Dataset entries
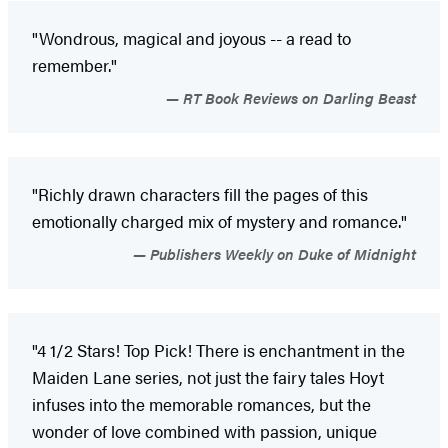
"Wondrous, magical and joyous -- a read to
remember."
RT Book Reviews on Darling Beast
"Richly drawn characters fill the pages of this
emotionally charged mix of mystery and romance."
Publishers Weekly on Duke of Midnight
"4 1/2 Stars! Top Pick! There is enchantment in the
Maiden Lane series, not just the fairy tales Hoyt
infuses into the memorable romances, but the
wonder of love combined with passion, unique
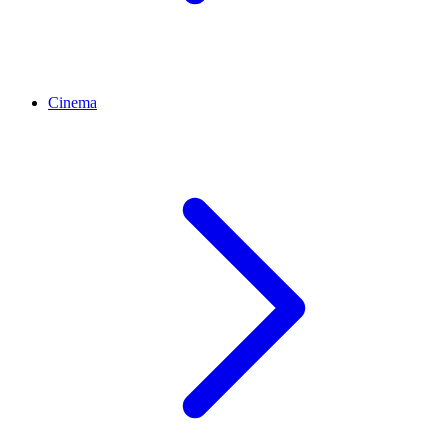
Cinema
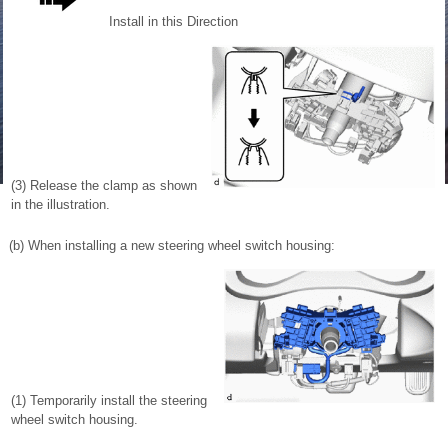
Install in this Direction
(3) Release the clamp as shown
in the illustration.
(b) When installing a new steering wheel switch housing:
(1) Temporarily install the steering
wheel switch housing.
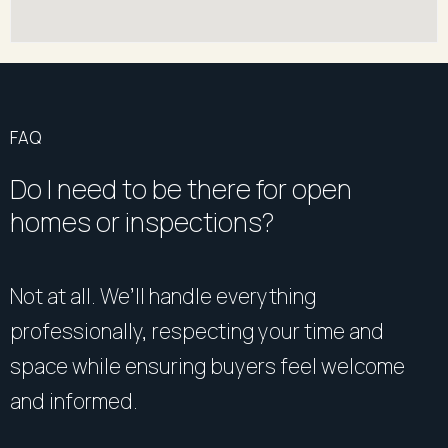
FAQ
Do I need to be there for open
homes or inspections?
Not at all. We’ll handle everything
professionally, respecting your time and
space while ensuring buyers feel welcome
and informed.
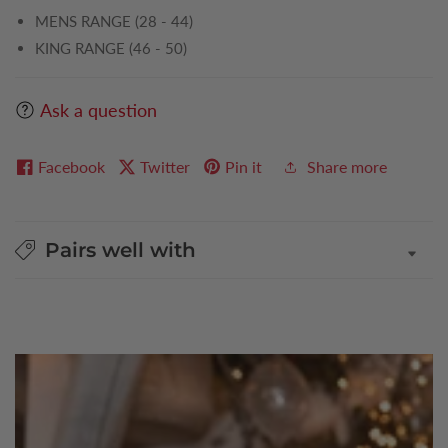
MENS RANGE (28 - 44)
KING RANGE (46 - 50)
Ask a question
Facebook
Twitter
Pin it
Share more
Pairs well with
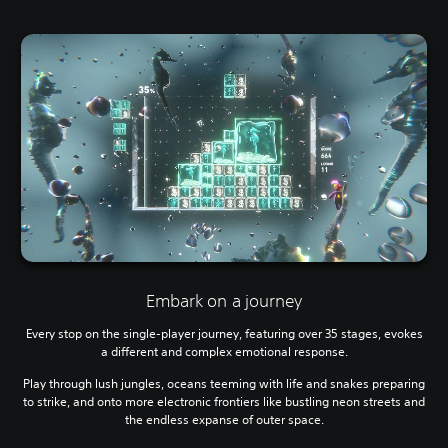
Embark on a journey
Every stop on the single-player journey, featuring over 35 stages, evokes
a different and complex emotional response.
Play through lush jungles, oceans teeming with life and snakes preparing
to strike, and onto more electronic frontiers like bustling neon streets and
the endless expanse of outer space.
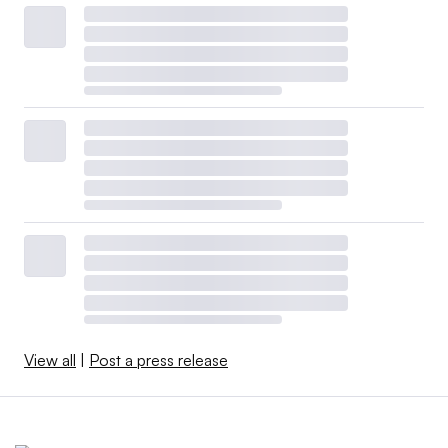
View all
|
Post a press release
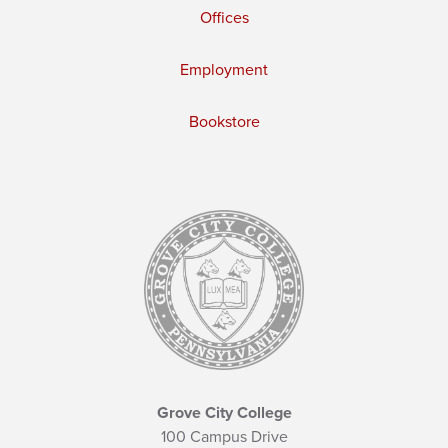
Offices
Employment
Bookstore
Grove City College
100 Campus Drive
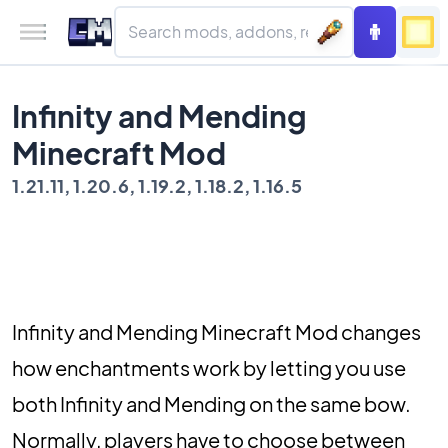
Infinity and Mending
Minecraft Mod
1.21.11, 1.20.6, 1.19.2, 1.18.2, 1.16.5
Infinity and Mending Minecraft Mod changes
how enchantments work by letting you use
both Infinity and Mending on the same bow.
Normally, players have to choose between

==

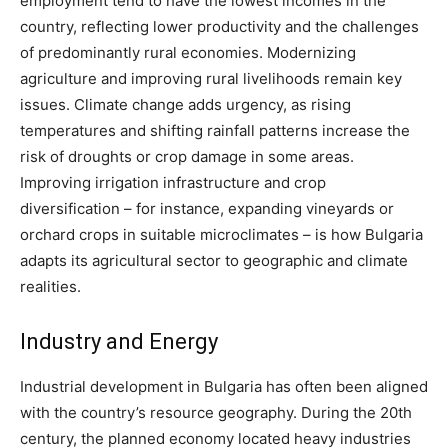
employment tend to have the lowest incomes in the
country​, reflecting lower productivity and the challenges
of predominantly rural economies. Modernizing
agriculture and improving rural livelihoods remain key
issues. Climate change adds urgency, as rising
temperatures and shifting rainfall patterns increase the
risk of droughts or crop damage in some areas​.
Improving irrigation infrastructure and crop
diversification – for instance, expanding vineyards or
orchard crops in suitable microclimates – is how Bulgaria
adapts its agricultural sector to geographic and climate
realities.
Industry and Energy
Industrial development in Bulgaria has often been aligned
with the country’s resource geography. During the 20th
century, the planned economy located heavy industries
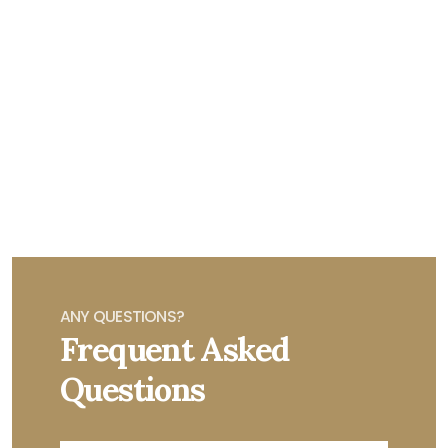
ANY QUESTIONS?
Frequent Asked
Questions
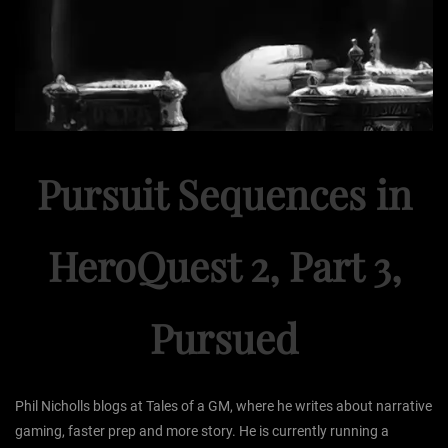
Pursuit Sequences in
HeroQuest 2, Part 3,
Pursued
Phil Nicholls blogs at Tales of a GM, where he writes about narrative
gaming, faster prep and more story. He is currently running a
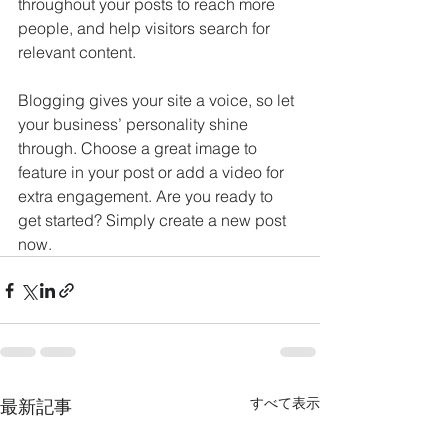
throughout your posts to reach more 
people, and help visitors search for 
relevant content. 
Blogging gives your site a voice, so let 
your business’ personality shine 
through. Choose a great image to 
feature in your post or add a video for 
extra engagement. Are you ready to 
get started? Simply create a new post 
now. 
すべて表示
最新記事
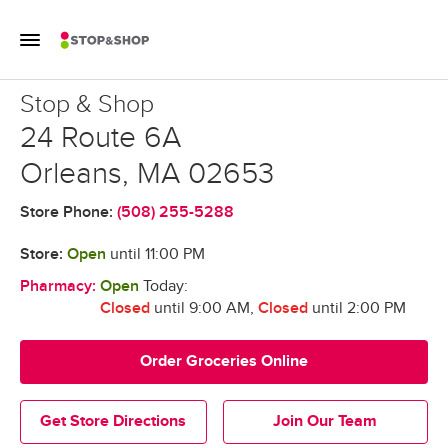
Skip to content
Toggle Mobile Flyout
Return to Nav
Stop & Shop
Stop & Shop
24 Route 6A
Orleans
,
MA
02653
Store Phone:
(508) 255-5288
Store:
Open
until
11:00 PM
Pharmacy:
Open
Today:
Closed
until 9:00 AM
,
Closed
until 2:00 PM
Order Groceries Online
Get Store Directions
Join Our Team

...

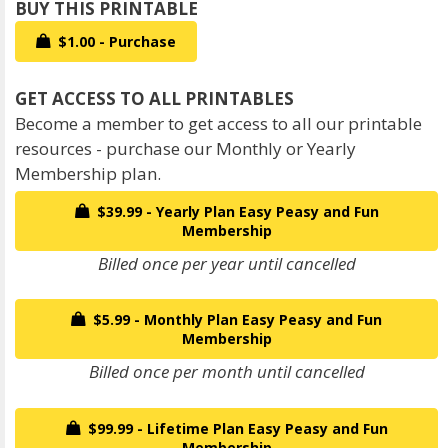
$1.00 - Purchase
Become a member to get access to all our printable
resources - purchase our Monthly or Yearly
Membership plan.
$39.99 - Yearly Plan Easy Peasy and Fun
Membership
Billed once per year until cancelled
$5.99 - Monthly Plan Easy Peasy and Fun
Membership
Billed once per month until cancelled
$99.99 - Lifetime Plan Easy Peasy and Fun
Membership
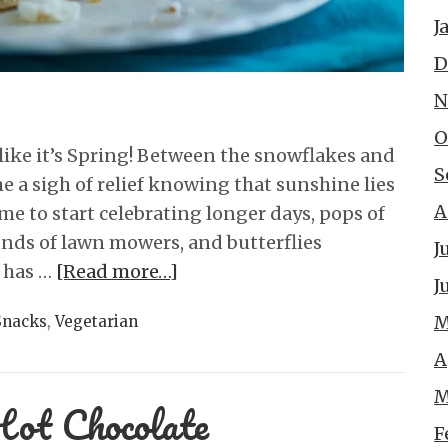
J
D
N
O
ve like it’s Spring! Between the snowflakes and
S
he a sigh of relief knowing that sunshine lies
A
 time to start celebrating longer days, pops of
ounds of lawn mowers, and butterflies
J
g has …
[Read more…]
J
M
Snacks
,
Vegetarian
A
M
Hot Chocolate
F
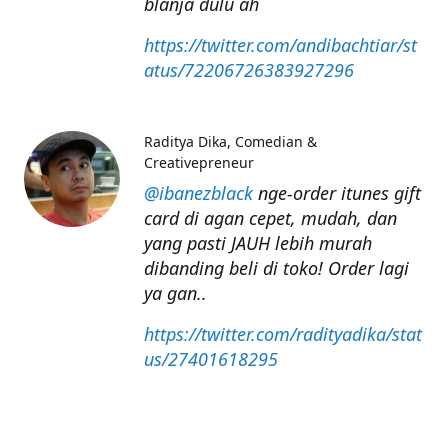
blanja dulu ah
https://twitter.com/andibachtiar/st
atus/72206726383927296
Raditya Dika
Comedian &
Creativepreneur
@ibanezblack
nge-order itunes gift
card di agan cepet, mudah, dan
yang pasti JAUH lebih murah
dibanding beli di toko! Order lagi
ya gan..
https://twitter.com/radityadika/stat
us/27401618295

▶ _Description of the task_: Work through the data above and give the number of lines in which "this" appears; add nothing else.

▶ _Expected answer_: 2